### MATERIAL SUPPLIED
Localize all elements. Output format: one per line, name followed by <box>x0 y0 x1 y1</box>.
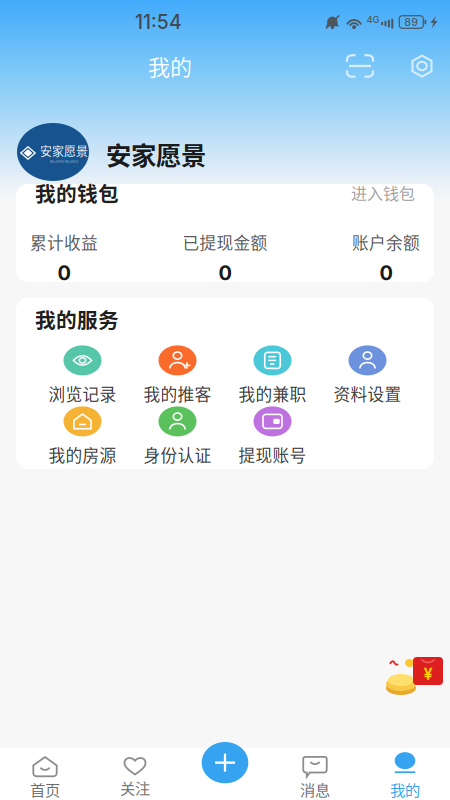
button[interactable]: 我的房源 <box>35 406 130 467</box>
button[interactable]: 浏览记录 <box>35 345 130 406</box>
button[interactable]: 我的兼职 <box>225 345 320 406</box>
staticText: 我的 <box>148 50 192 82</box>
staticText: 0 <box>218 261 232 285</box>
staticText: 首页 <box>30 778 60 800</box>
button[interactable]: 我的推客 <box>130 345 225 406</box>
button[interactable]: 红包 <box>368 652 430 686</box>
staticText: 我的服务 <box>35 304 119 334</box>
button[interactable]: 头像 <box>17 123 89 181</box>
button[interactable]: 我的 <box>360 748 450 800</box>
staticText: 我的房源 <box>48 442 116 466</box>
staticText: 身份认证 <box>144 442 212 466</box>
staticText: 安家愿景 <box>106 136 206 172</box>
staticText: 资料设置 <box>334 381 402 406</box>
staticText: 提现账号 <box>238 442 306 466</box>
staticText: 安家愿景 <box>40 142 88 160</box>
staticText: 0 <box>380 261 392 285</box>
staticText: 累计收益 <box>30 230 98 254</box>
staticText: 我的钱包 <box>35 178 119 208</box>
staticText: 4G <box>367 14 380 25</box>
button[interactable]: 首页 <box>0 748 90 800</box>
staticText: 账户余额 <box>352 230 420 254</box>
staticText: 已提现金额 <box>182 230 268 254</box>
staticText: 我的推客 <box>144 381 212 406</box>
staticText: 0 <box>58 261 70 285</box>
button[interactable]: 资料设置 <box>320 345 415 406</box>
staticText: 我的兼职 <box>238 381 306 406</box>
button[interactable]: 提现账号 <box>225 406 320 467</box>
staticText: 进入钱包 <box>351 181 415 204</box>
staticText: 关注 <box>120 776 150 799</box>
staticText: 消息 <box>300 778 330 800</box>
staticText: 我的 <box>390 778 420 800</box>
staticText: ANJIAYUANJING <box>50 160 78 164</box>
button[interactable]: 关注 <box>90 748 180 800</box>
button[interactable]: 扫一扫 <box>340 48 380 84</box>
button[interactable]: 设置 <box>404 48 440 84</box>
button[interactable]: 身份认证 <box>130 406 225 467</box>
staticText: ¥ <box>424 664 432 684</box>
staticText: 89 <box>404 16 418 28</box>
button[interactable]: 消息 <box>270 748 360 800</box>
button[interactable]: 进入钱包 <box>351 181 415 204</box>
staticText: 11:54 <box>135 10 182 34</box>
staticText: 浏览记录 <box>48 381 116 406</box>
######
== EXERCISE DESCRIPTION ==
For this exercise, gather every line of the data that contains the word "我的兼职".

== ANSWER TO THIS PROBLEM ==
button[interactable]: 我的兼职 <box>225 345 320 406</box>
staticText: 我的兼职 <box>238 381 306 406</box>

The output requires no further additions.